**DATA SHOWN**
····················
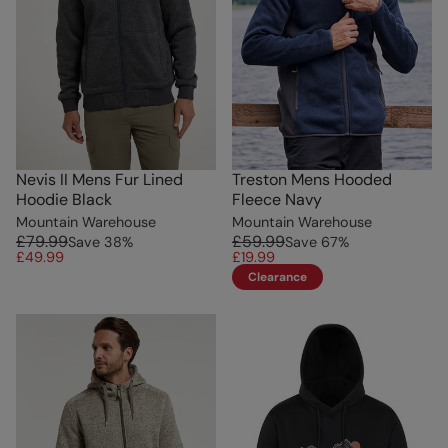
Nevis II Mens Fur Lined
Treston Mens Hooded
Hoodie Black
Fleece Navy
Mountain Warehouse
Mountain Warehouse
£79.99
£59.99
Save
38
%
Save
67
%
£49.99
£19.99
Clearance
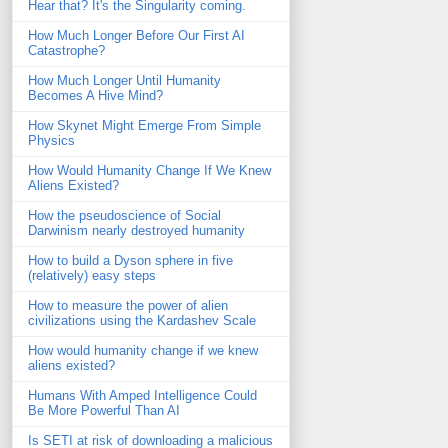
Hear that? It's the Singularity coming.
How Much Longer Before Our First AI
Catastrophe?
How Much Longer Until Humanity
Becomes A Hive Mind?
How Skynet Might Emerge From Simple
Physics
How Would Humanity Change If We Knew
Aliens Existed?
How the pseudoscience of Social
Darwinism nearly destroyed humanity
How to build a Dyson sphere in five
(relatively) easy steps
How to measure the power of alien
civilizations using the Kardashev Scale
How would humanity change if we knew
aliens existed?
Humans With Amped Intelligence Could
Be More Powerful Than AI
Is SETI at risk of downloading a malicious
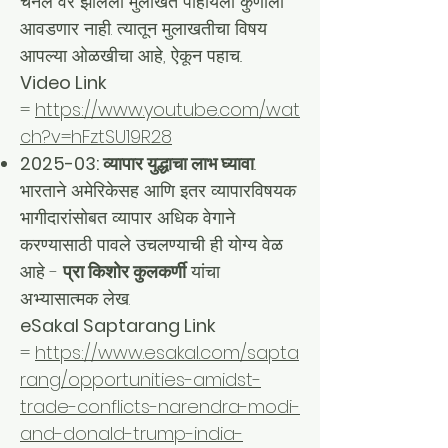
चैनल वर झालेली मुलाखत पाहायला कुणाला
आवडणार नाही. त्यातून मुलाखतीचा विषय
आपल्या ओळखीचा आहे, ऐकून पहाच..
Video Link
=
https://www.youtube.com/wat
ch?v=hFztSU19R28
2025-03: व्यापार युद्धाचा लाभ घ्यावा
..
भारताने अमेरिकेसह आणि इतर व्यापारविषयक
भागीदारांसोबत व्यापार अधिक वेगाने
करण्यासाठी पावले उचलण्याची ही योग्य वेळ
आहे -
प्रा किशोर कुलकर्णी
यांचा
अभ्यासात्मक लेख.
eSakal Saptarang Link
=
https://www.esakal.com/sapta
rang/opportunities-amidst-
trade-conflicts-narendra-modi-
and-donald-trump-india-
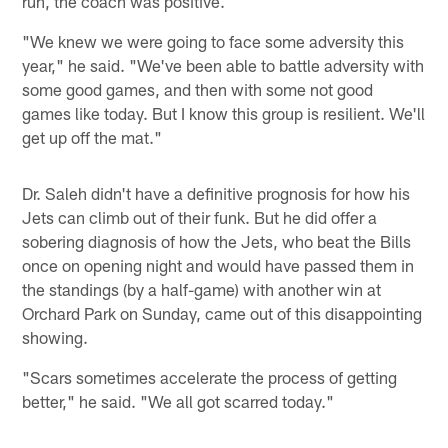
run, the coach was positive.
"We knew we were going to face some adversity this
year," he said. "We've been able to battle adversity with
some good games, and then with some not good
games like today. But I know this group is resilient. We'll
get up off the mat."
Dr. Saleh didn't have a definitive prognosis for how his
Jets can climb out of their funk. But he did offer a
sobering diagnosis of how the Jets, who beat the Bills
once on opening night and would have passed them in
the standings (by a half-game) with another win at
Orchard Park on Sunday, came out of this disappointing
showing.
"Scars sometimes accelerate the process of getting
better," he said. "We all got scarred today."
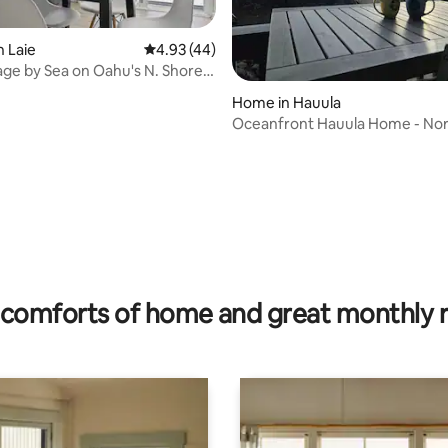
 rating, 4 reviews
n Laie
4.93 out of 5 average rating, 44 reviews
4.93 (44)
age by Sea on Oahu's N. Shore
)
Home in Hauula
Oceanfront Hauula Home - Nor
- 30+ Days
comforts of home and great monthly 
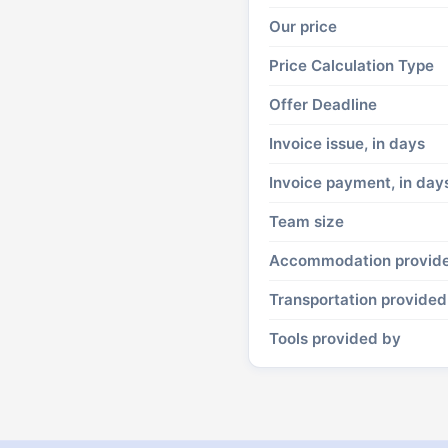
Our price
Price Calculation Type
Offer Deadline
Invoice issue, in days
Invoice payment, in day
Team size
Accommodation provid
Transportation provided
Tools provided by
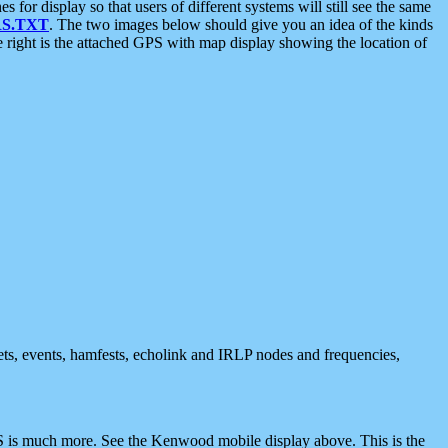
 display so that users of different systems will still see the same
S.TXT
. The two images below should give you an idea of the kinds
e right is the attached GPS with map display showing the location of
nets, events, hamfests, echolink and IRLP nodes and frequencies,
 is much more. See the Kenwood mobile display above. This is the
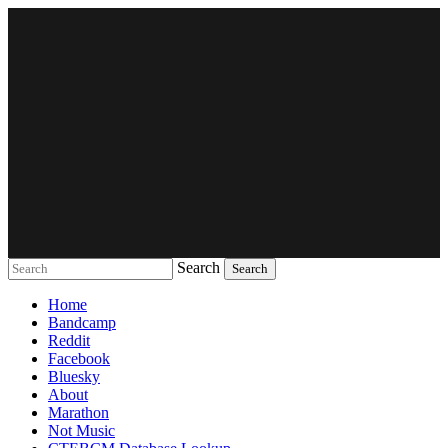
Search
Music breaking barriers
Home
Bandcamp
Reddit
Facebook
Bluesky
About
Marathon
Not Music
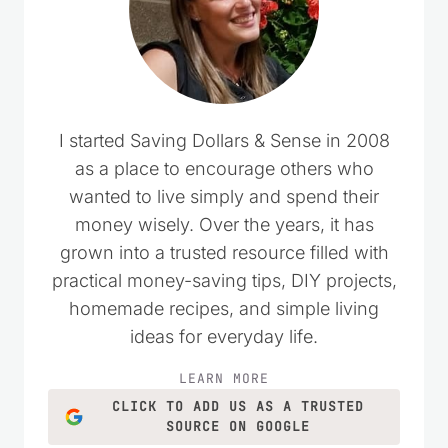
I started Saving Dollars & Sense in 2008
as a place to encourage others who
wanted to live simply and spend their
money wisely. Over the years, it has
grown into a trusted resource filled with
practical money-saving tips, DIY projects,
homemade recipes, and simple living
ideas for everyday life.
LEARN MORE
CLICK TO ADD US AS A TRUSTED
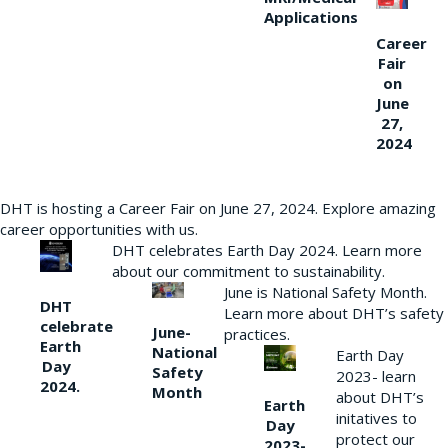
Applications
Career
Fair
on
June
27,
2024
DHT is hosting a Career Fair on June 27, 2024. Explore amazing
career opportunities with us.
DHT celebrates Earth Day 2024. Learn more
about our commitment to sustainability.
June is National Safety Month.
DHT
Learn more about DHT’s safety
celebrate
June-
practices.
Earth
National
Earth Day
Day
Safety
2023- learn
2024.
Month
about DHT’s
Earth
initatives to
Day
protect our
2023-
····················
**ASSIGNMENT**
Each record must be returned exactly as it stands, and the images omitted.

**OUTPUT FOR THIS TASK**
Nevis II Mens Fur Lined
Treston Mens Hooded
Hoodie Black
Fleece Navy
Mountain Warehouse
Mountain Warehouse
£79.99
£59.99
Save
38
%
Save
67
%
£49.99
£19.99
Clearance
Hear that? It's the Singularity coming.
How Much Longer Before Our First AI
Catastrophe?
How Much Longer Until Humanity
Becomes A Hive Mind?
How Skynet Might Emerge From Simple
Physics
How Would Humanity Change If We Knew
Aliens Existed?
How the pseudoscience of Social
Darwinism nearly destroyed humanity
How to build a Dyson sphere in five
(relatively) easy steps
How to measure the power of alien
civilizations using the Kardashev Scale
How would humanity change if we knew
aliens existed?
Humans With Amped Intelligence Could
Be More Powerful Than AI
Is SETI at risk of downloading a malicious
चैनल वर झालेली मुलाखत पाहायला कुणाला
आवडणार नाही. त्यातून मुलाखतीचा विषय
आपल्या ओळखीचा आहे, ऐकून पहाच..
Video Link
=
https://www.youtube.com/wat
ch?v=hFztSU19R28
2025-03: व्यापार युद्धाचा लाभ घ्यावा
..
भारताने अमेरिकेसह आणि इतर व्यापारविषयक
भागीदारांसोबत व्यापार अधिक वेगाने
करण्यासाठी पावले उचलण्याची ही योग्य वेळ
आहे -
प्रा किशोर कुलकर्णी
यांचा
अभ्यासात्मक लेख.
eSakal Saptarang Link
=
https://www.esakal.com/sapta
rang/opportunities-amidst-
trade-conflicts-narendra-modi-
and-donald-trump-india-
run, the coach was positive.
"We knew we were going to face some adversity this
year," he said. "We've been able to battle adversity with
some good games, and then with some not good
games like today. But I know this group is resilient. We'll
get up off the mat."
Dr. Saleh didn't have a definitive prognosis for how his
Jets can climb out of their funk. But he did offer a
sobering diagnosis of how the Jets, who beat the Bills
once on opening night and would have passed them in
the standings (by a half-game) with another win at
Orchard Park on Sunday, came out of this disappointing
showing.
"Scars sometimes accelerate the process of getting
better," he said. "We all got scarred today."
 rating, 4 reviews
n Laie
4.93 out of 5 average rating, 44 reviews
4.93 (44)
age by Sea on Oahu's N. Shore
)
Home in Hauula
Oceanfront Hauula Home - Nor
- 30+ Days
comforts of home and great monthly 
Our price
Price Calculation Type
Offer Deadline
Invoice issue, in days
Invoice payment, in day
Team size
Accommodation provid
Transportation provided
Tools provided by
 display so that users of different systems will still see the same
S.TXT
. The two images below should give you an idea of the kinds
e right is the attached GPS with map display showing the location of
nets, events, hamfests, echolink and IRLP nodes and frequencies,
 is much more. See the Kenwood mobile display above. This is the
Search
Music breaking barriers
Home
Bandcamp
Reddit
Facebook
Bluesky
About
Marathon
Not Music
I started Saving Dollars & Sense in 2008
as a place to encourage others who
wanted to live simply and spend their
money wisely. Over the years, it has
grown into a trusted resource filled with
practical money-saving tips, DIY projects,
homemade recipes, and simple living
ideas for everyday life.
LEARN MORE
CLICK TO ADD US AS A TRUSTED
Applications
Career
Fair
on
June
27,
2024
DHT is hosting a Career Fair on June 27, 2024. Explore amazing
career opportunities with us.
DHT celebrates Earth Day 2024. Learn more
about our commitment to sustainability.
June is National Safety Month.
DHT
Learn more about DHT’s safety
celebrate
June-
practices.
Earth
National
Earth Day
Day
Safety
2023- learn
2024.
Month
about DHT’s
Earth
initatives to
Day
protect our
2023-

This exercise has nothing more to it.